▶ **What is expected**: For the records that follow, say how many lines have the word "クエスチョン" in them. Write the number and nothing more.

[[ Given records open ]]

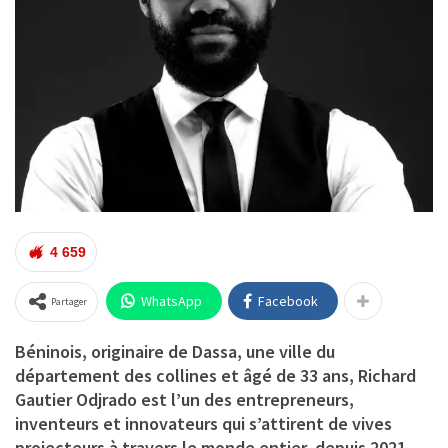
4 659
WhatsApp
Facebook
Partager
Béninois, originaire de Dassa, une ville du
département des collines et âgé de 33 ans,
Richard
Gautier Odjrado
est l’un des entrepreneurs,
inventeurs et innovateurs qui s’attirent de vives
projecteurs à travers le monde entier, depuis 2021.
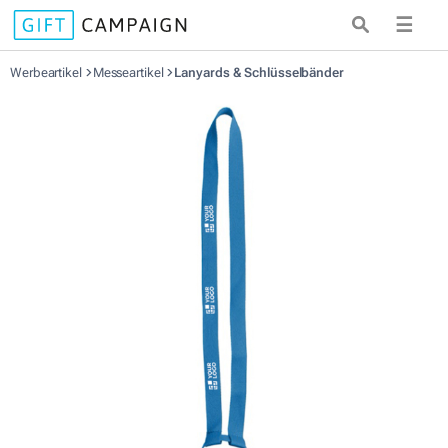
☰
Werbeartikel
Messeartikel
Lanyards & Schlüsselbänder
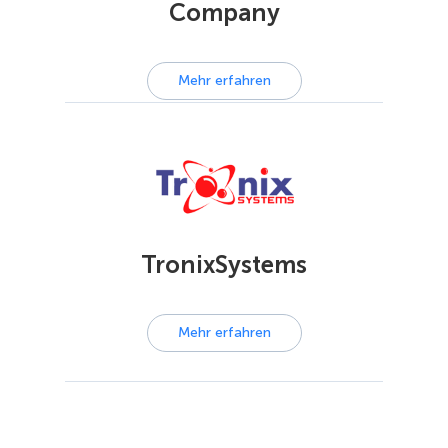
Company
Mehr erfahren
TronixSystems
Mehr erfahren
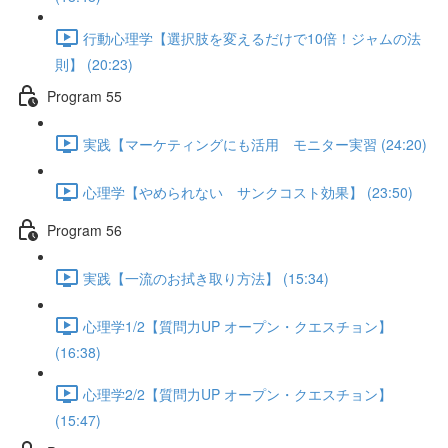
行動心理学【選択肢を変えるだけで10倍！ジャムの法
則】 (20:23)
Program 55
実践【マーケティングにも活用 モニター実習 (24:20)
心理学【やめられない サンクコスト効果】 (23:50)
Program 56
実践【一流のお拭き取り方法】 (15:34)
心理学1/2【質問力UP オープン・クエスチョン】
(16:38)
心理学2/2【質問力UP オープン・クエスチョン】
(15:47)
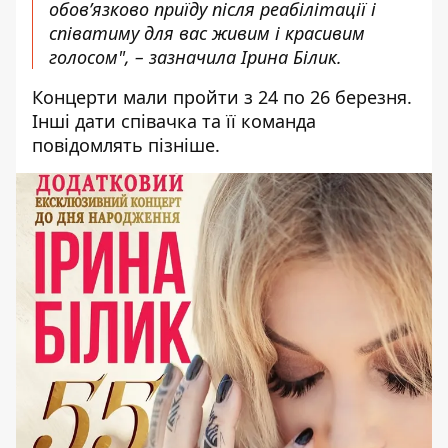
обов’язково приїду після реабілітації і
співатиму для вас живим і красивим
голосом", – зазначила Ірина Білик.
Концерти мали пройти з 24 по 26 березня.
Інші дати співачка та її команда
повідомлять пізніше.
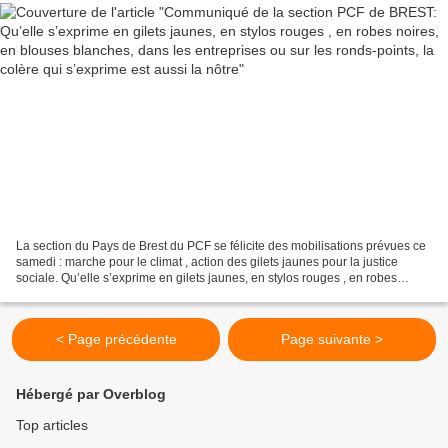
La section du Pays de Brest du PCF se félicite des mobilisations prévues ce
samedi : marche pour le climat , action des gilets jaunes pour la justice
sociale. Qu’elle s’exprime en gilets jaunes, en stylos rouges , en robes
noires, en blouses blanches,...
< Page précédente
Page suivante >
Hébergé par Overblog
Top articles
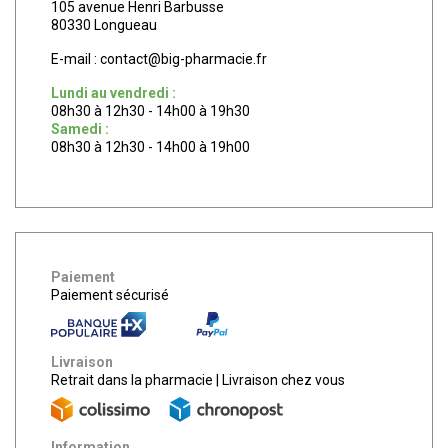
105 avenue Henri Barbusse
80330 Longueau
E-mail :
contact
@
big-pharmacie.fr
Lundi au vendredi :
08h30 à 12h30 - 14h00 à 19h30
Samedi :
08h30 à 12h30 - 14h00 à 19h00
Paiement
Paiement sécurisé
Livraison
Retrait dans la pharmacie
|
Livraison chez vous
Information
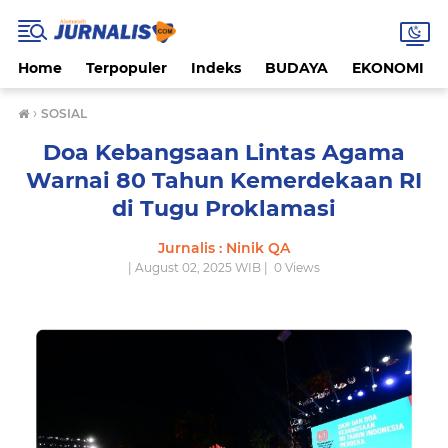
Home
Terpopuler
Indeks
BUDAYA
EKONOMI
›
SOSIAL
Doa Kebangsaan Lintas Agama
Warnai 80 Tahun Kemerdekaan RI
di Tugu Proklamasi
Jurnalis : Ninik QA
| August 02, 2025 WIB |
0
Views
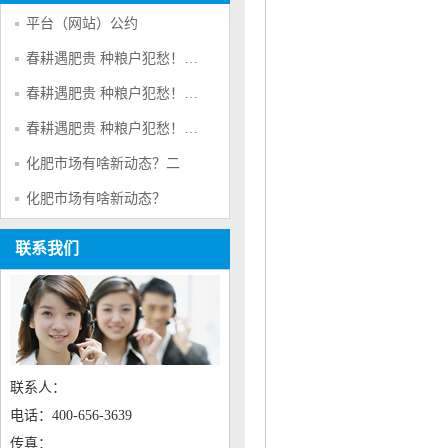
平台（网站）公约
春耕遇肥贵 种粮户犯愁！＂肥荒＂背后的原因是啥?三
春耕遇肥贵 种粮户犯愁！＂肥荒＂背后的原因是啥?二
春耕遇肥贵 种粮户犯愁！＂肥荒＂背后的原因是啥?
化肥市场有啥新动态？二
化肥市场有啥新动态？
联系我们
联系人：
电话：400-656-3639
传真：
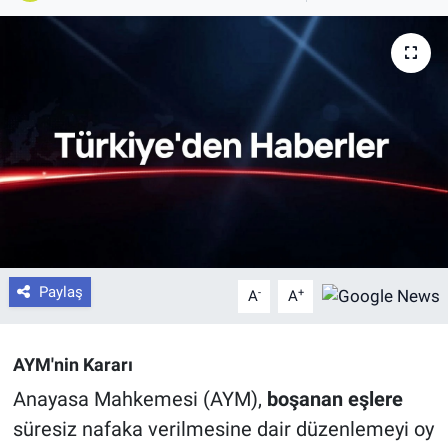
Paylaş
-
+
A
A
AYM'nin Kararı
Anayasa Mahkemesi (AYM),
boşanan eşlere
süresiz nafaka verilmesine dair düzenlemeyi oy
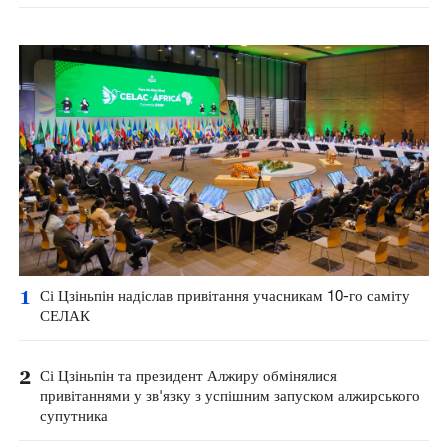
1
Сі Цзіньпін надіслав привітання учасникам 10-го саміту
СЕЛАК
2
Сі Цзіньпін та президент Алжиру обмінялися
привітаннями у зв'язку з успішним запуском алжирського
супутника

[[ Given records closed ]]
[[ Given records open ]]

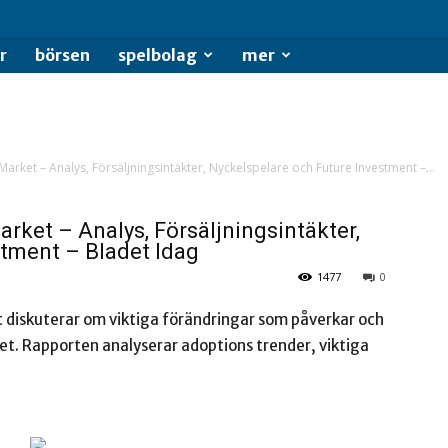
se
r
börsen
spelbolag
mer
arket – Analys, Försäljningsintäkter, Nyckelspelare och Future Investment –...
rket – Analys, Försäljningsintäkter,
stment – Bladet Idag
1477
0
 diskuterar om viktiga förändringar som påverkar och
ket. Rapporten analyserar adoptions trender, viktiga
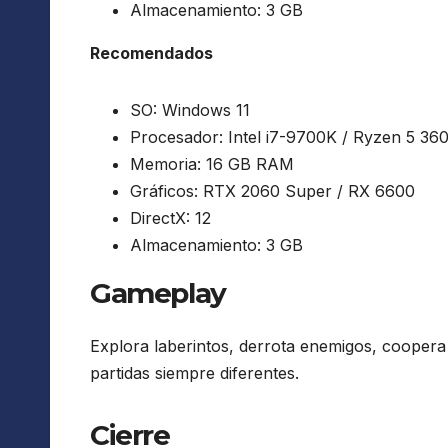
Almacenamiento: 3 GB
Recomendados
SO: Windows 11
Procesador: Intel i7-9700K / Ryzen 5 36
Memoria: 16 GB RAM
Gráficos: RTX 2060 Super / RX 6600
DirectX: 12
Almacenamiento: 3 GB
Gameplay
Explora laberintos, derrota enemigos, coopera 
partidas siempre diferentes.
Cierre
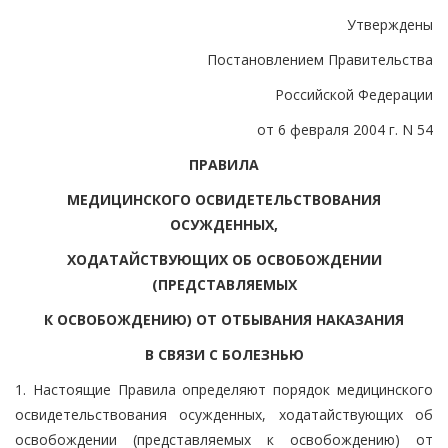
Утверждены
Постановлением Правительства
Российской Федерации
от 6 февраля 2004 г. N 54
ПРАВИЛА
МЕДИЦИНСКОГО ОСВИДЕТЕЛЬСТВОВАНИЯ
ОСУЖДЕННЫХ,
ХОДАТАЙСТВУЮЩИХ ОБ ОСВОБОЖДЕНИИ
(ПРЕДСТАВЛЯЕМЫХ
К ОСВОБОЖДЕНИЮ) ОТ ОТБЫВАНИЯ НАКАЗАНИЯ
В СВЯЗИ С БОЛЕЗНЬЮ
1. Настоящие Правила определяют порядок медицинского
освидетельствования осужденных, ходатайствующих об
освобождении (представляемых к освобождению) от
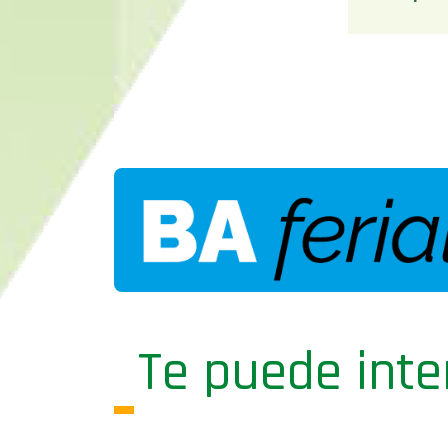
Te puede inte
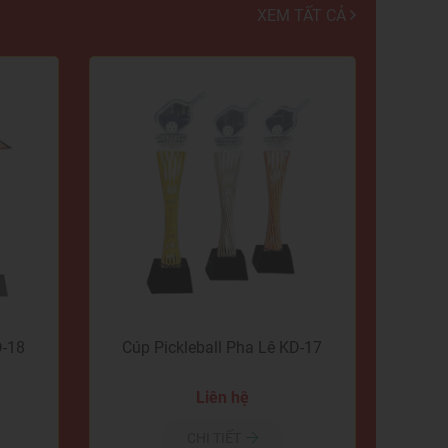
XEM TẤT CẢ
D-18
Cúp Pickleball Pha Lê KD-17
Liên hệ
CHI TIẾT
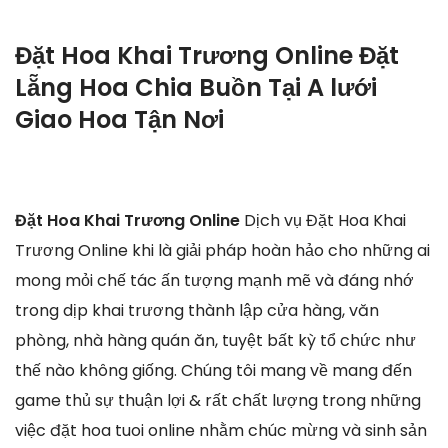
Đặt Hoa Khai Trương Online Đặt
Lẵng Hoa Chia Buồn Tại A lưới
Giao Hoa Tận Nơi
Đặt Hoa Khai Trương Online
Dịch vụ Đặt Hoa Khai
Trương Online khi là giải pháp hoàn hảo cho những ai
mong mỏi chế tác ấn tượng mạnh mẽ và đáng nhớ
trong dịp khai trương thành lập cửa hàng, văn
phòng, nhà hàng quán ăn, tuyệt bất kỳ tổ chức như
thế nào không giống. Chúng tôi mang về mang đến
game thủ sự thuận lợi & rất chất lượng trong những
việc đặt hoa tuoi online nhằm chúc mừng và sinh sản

[[ Given records closed ]]

▶ **Output**: 2